The origin of reflections beneath the Blue Ridge‐Piedmont allochthon: A view through the grandfather mountain window

Abstract

A perplexing variety of crustal models have been proposed for the region beneath the southern Appalachian overthrust. Determining the true nature of crustal composition and structure in this region carries important scientific and economic implications. To evaluate the numerous models, compressional wave velocities and densities were measured on 30 rock samples collected within the Grandfather Mountain window in the Blue Ridge of North Carolina. The window breaches high‐grade crystalline rocks, exposing Grenville gneisses, Late Proterozoic metasedimentary and metavolcanic rock, and Cambrian quartzite, phyllite, and dolostone that are likely to underlie the regional Blue Ridge‐Piedmont thrust. Measured velocities range widely from 4.21 km s−1 for Cambrian phyllite to 7.47 km s−1 for tectonized Cambrian Shady Dolomite at 200 MPa.

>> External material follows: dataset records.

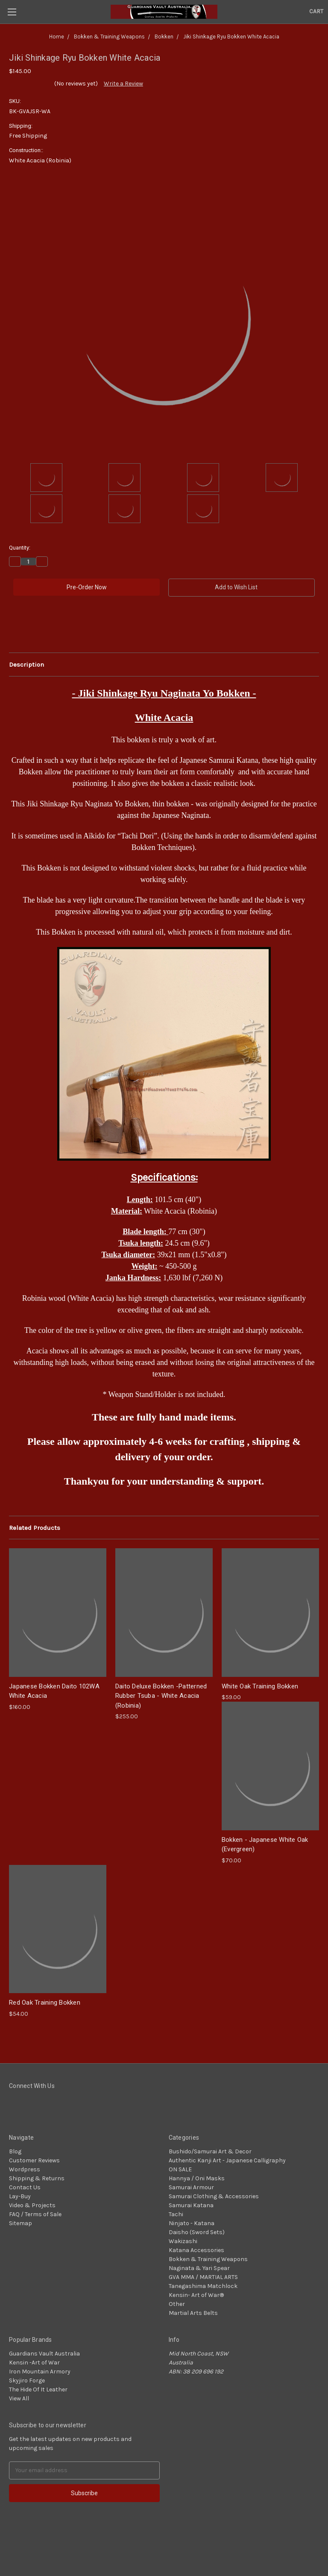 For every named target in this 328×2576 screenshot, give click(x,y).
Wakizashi (183, 2241)
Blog (15, 2151)
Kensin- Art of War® (196, 2295)
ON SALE (180, 2169)
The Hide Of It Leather (38, 2389)
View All (19, 2398)
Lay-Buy (20, 2196)
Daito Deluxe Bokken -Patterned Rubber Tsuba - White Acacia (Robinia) (161, 1695)
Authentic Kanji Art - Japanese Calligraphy (227, 2160)
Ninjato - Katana (191, 2223)
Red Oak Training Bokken (44, 2002)
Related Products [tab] (34, 1528)
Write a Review (123, 83)
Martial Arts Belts (193, 2313)
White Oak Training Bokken (260, 1686)
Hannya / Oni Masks (197, 2178)
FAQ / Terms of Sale (35, 2214)
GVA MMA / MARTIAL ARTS (203, 2277)
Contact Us (25, 2187)
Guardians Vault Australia (44, 2353)
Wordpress (24, 2169)
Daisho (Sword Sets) (197, 2232)
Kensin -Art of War (34, 2362)
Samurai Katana (191, 2205)
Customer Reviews (34, 2160)
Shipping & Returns (36, 2178)
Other (177, 2304)
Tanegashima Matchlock (203, 2286)
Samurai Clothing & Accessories (214, 2196)
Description (26, 664)
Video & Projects (32, 2205)
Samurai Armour (191, 2187)
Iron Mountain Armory (39, 2371)
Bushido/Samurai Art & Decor (210, 2151)
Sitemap (20, 2223)
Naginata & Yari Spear (199, 2268)
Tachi (176, 2214)
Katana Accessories (196, 2250)
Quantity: (19, 547)
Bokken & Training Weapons (208, 2259)
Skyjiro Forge (27, 2380) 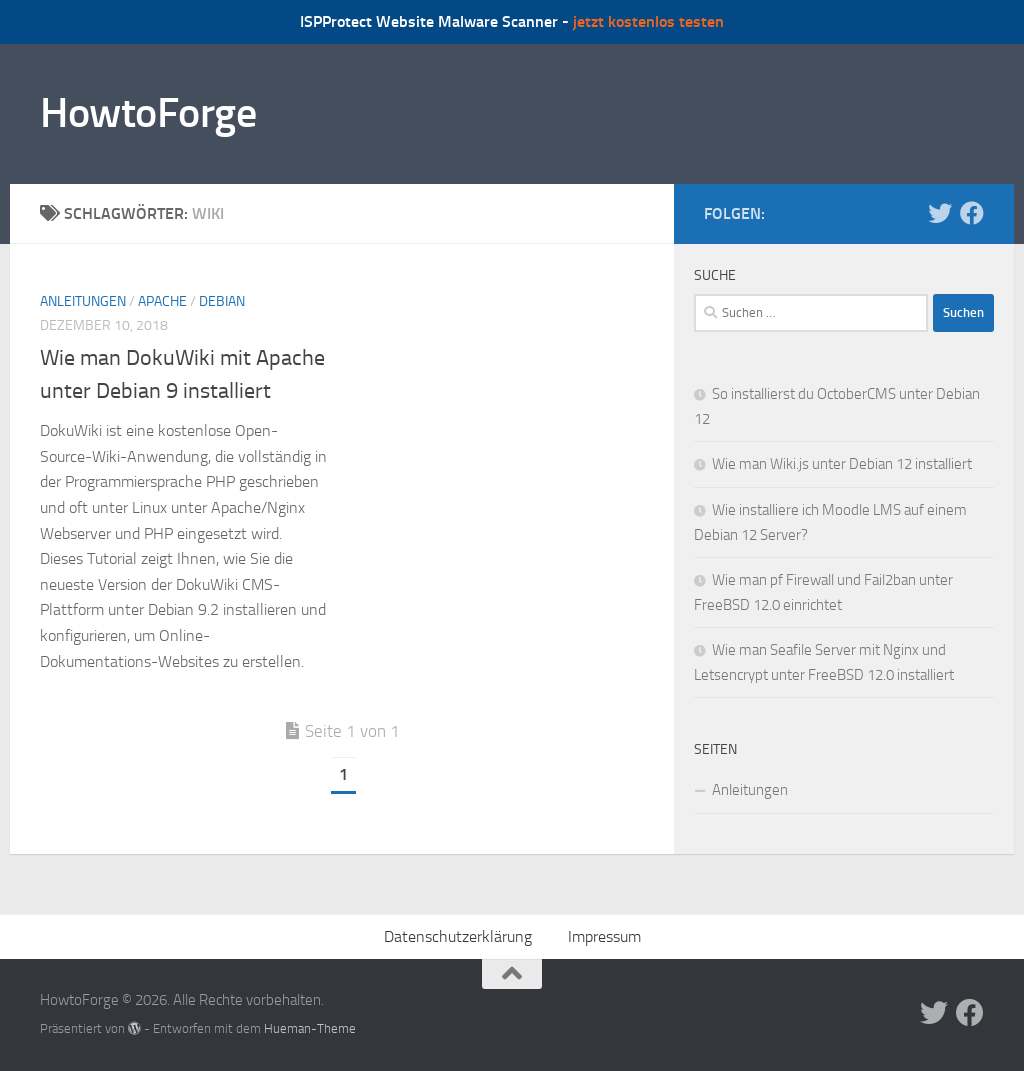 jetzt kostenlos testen (648, 21)
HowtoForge (148, 113)
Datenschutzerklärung (458, 936)
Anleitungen (83, 301)
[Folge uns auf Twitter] (940, 213)
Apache (162, 301)
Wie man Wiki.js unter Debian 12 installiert (842, 464)
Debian (222, 301)
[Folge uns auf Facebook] (972, 213)
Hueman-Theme (310, 1028)
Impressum (604, 936) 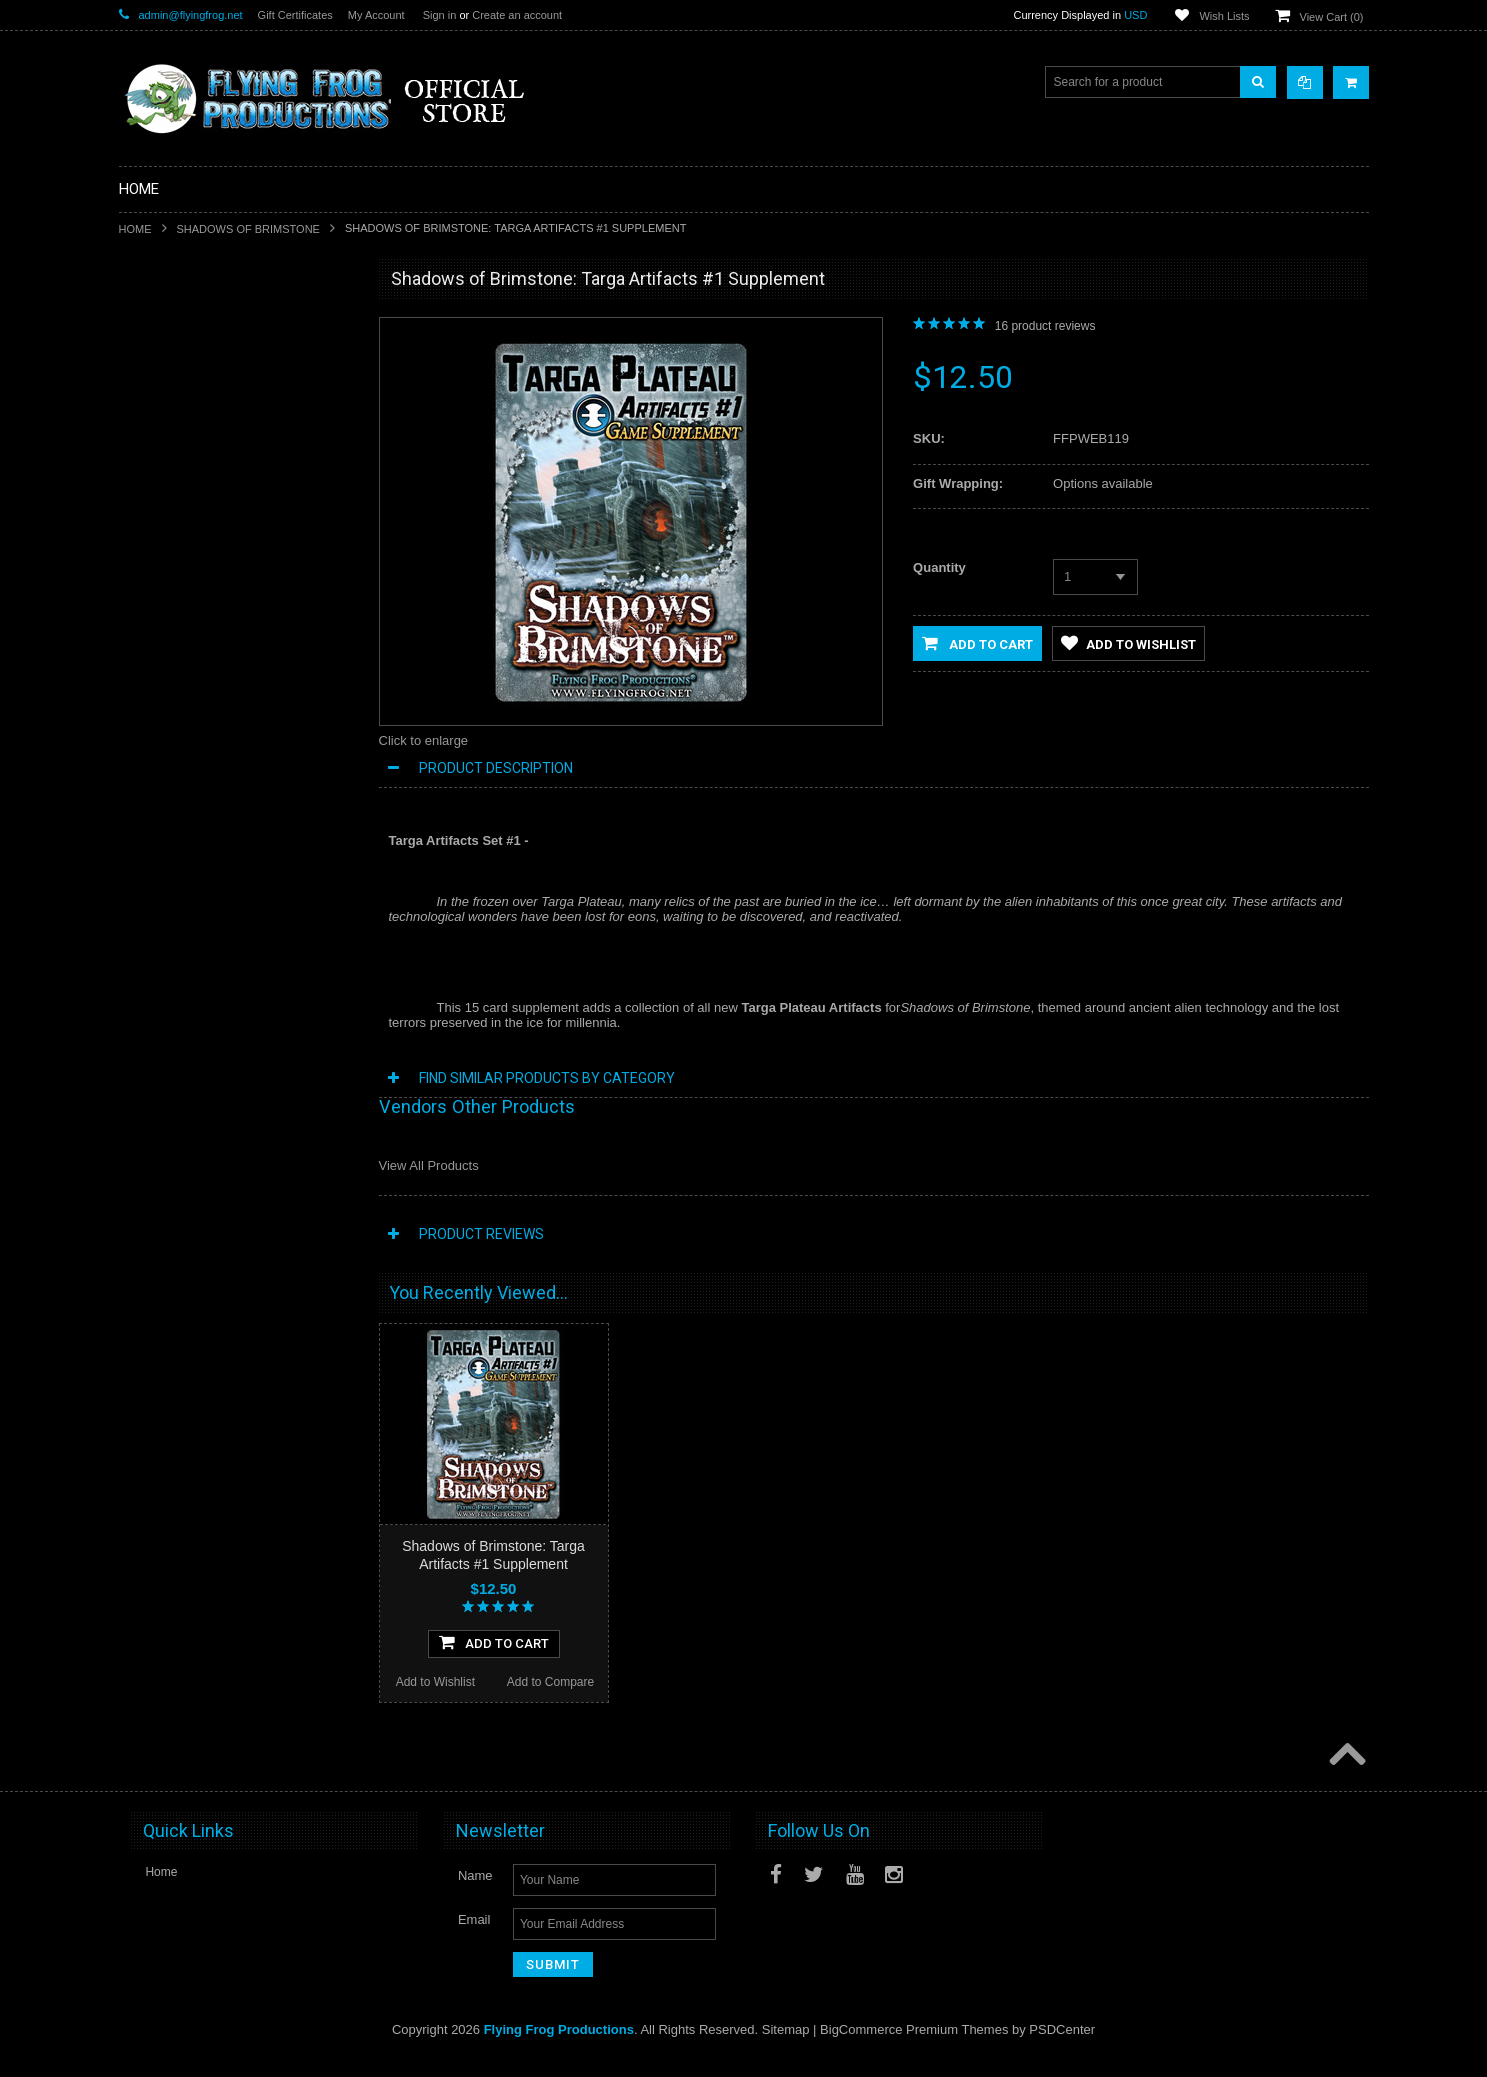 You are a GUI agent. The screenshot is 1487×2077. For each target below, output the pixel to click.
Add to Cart (977, 643)
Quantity (939, 567)
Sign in (440, 15)
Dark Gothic (162, 562)
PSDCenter (1062, 2048)
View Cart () (1332, 17)
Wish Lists (1224, 16)
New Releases (169, 325)
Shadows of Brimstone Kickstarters (224, 393)
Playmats (155, 698)
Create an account (517, 15)
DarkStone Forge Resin (193, 427)
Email (474, 1938)
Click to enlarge (424, 740)
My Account (376, 15)
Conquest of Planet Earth (198, 528)
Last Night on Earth (182, 596)
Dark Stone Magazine (188, 732)
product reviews (1045, 326)
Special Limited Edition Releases (218, 359)
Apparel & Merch (175, 799)
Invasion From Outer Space (204, 664)
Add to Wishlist (175, 1288)
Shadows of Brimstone (248, 229)
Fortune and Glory (179, 630)
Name (475, 1894)
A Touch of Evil (170, 494)
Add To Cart (235, 1248)
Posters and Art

Velocity anisotropy is as great as 47% in the phyllite. The samples exhibit a broad range in densities as well: from 2500 kg m−3 in fractured quartzite to 3000 kg m−3 in metabasalts. Synthetic reflection seismograms were generated using these physical properties to consider the origin of subthrust reflection events. In addition to the much‐publicized interpretation of Paleozoic sedimentary rocks residing beneath the crystalline sheet, modeling reveals that the reflections could also be explained by metamorphosed Paleozoic strata, by the regional Late Proterozoic metavolcanic and metaclastic rift sequence, and by pervasive shear zones (i.e., mylonites) within compositionally homogeneous gneisses. We interpret field data to strongly favor mylonitic gneisses as the subthrust reflectors. Still, surface data remain sufficiently ambiguous that the question will not be definitively settled without continental drilling.